10-09-2019 03:44 PM
Does anyone know what the the requirements for OS user for Postgresql backups/restores to the same client?
Client: Rhel7.6, netbackup 8.1.2
We're able to run backups but not the restores so can't verify the backups are complete.
Backups: only information which is confusing is at the beginning of the backup:
nbpgsql.log:
Err: failed to enumerate data directory
Debugs: Fallback to Non-LVM approach
Then the backup is runing and backing files (?) and completes as succesful.
Restores: client log:
nbpgsql.log:
ERR: Failed to get multiple objects - 26
ERR: Error occured while performing restore
exten_client:
....serverResponse: read comm file:<...Found (14,000) files in (1) image for Restore Job ID 2343423.xxx
readCommMessages: Entering readCommMessages
serverResponse: read comm file: <09:00:00 INF - Server status =42>
server response: ERR - server exited with status 42: netwrok read failed
RestoreFileObjects: Err - serverResponse() failed
closeApi: entering closeApi.
closeApi: INF - EXIT STATUS 5: the restore failed to recover the requested files
VxBSAGetMultipleObjects: WRN - bsa_RestoreMultipleFileObjects was not able to get hte objects.
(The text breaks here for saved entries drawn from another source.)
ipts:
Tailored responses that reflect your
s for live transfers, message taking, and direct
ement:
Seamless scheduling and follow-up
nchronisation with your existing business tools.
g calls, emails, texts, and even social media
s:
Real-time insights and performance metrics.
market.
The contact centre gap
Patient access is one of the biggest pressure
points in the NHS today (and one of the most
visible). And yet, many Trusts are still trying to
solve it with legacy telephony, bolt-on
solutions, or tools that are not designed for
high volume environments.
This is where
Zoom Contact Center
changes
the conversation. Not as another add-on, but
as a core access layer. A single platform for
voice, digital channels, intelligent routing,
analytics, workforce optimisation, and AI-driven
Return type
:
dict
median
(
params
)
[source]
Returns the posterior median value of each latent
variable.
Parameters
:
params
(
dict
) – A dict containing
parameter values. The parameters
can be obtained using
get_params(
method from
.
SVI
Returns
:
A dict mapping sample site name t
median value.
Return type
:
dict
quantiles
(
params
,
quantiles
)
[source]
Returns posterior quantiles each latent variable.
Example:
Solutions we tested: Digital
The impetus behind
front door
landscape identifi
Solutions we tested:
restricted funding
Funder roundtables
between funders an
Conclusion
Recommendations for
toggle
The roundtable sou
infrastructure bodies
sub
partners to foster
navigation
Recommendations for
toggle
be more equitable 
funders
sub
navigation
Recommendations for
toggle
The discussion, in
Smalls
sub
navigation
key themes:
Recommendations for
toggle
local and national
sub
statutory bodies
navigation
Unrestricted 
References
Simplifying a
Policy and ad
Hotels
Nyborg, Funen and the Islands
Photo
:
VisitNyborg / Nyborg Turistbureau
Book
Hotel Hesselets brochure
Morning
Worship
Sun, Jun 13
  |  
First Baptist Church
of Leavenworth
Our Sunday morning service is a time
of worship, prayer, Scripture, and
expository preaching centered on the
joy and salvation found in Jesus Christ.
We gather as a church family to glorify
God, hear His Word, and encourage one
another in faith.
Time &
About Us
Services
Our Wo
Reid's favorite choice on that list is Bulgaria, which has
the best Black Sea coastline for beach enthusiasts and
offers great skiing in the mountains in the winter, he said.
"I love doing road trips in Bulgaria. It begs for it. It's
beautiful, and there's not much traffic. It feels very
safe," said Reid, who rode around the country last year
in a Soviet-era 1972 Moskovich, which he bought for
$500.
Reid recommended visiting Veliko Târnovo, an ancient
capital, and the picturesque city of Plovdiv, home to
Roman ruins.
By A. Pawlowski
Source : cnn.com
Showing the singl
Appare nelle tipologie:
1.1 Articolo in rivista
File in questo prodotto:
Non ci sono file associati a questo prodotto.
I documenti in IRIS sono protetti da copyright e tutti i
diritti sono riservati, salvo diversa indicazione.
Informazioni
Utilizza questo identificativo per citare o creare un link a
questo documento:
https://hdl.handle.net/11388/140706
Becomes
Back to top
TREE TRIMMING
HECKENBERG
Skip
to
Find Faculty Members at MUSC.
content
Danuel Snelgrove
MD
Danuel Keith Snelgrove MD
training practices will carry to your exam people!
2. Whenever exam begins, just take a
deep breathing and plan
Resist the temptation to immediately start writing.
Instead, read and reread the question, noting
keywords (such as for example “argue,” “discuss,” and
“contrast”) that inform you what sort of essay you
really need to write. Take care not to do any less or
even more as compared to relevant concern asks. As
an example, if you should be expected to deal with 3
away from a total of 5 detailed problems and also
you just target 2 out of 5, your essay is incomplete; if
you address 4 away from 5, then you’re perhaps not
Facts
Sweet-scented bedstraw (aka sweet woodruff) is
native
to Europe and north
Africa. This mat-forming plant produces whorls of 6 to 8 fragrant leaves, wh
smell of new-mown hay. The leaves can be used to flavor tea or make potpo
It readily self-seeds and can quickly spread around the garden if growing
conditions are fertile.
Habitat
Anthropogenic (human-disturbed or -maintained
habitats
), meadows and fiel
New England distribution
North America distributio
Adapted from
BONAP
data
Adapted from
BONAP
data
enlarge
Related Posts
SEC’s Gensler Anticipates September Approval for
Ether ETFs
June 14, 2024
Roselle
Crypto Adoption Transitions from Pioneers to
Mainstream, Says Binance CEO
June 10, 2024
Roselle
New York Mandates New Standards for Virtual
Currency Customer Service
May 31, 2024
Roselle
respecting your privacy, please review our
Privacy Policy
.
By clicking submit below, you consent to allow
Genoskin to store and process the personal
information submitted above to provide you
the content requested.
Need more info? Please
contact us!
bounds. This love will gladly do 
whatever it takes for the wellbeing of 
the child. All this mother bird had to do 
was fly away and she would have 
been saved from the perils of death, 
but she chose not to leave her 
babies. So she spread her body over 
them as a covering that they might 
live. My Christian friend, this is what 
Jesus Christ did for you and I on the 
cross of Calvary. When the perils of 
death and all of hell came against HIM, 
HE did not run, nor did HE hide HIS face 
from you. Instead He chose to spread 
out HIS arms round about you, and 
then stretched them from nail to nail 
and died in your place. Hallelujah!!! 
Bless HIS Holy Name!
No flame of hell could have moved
Status1
VxBSATeminate: INF - entering VXBSAEndTxn.
VxBSATeminate: INF - Transaction being ABORTED
VxBSAGetEnv: INF - entering GetEnv - NBBSA_LOG_DIRECTORY
VxBSAGetEnv: INF - returning -
VxBSAGetTxn: INF - Cleaning directory: </usr/openv/netbackup/logs/exten_client
delete_old_files: entering delete_old_files
bsa_CloseDebugFD: DBG - bCloseDebug flag is set.
Please note we were able to get it running in Rhel7.3 (if that helps).
Getting error 42 - network read failed after the requested restore image is read from master server.
10-10-2019 12:25 AM - edited 10-10-2019 12:29 AM
AFAIK postgres backups are a relatively newish thing... so maybe not many sites are using it yet, and I'm sure there are people in the world doing postgres backups and restores, but the thing is... they're probably not checking in to this forum every day/week/month/year to search for postgres questions to answer... and so... your best bet may well be to raise a proper support call. :( Sorry I can't personally help.
I would have expected the manual to list all required pre-configuration steps:
https://www.veritas.com/support/en_US/doc/129277259-129955710-0/index
10-18-2019 08:27 AM
Hi Peter,
There are some problems with PostgreSQL restore and it depends on how many files (tables) you have.
Found (14,000) files in (1) image for Restore Job ID 2343423.xxx
Usually, problems start when you need to backup/restore more than 8000 files.
Did you try to restore exactly the same backup on the RHEL 7.3?
1) Try to run:
nbpgsql -o query -C <client_name>
as a result, you'll get a table with all available backups. It might take several hours depends on file count. If you can get list of backupids you can continue. If it wouldn't show anything and hang let me know and I'll show you the workaround.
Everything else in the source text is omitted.